● PROBLEM TO SOLVE
This exercise calls for every record to be returned exactly, with pictures removed.

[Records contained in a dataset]
···
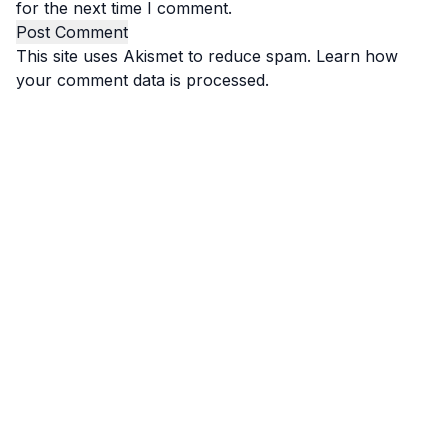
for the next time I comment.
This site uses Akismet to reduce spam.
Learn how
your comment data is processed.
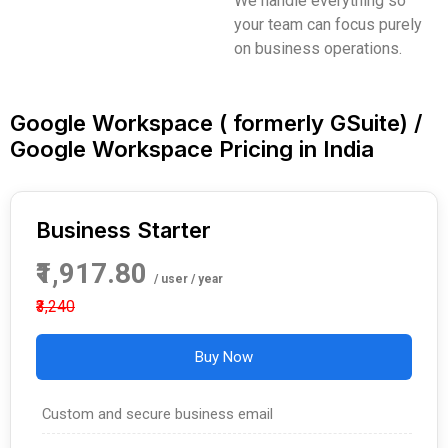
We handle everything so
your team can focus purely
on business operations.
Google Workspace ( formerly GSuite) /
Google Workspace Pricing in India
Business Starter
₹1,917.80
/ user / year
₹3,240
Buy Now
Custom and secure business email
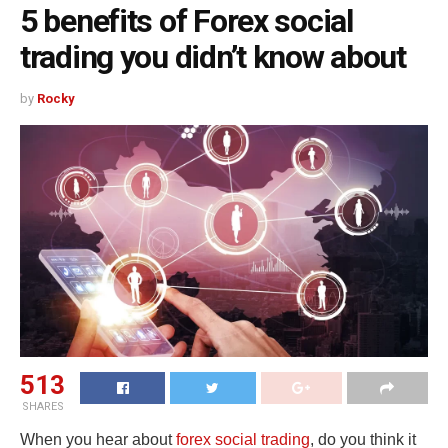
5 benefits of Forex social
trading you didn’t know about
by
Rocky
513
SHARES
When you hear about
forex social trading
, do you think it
···
● RESPONSE TO THE TASK
for the next time I comment.
This site uses Akismet to reduce spam.
Learn how
your comment data is processed.
We handle everything so
your team can focus purely
on business operations.
Google Workspace ( formerly GSuite) /
Google Workspace Pricing in India
Business Starter
₹1,917.80
/ user / year
₹3,240
Buy Now
Custom and secure business email
5 benefits of Forex social
trading you didn’t know about
by
Rocky
513
SHARES
When you hear about
forex social trading
, do you think it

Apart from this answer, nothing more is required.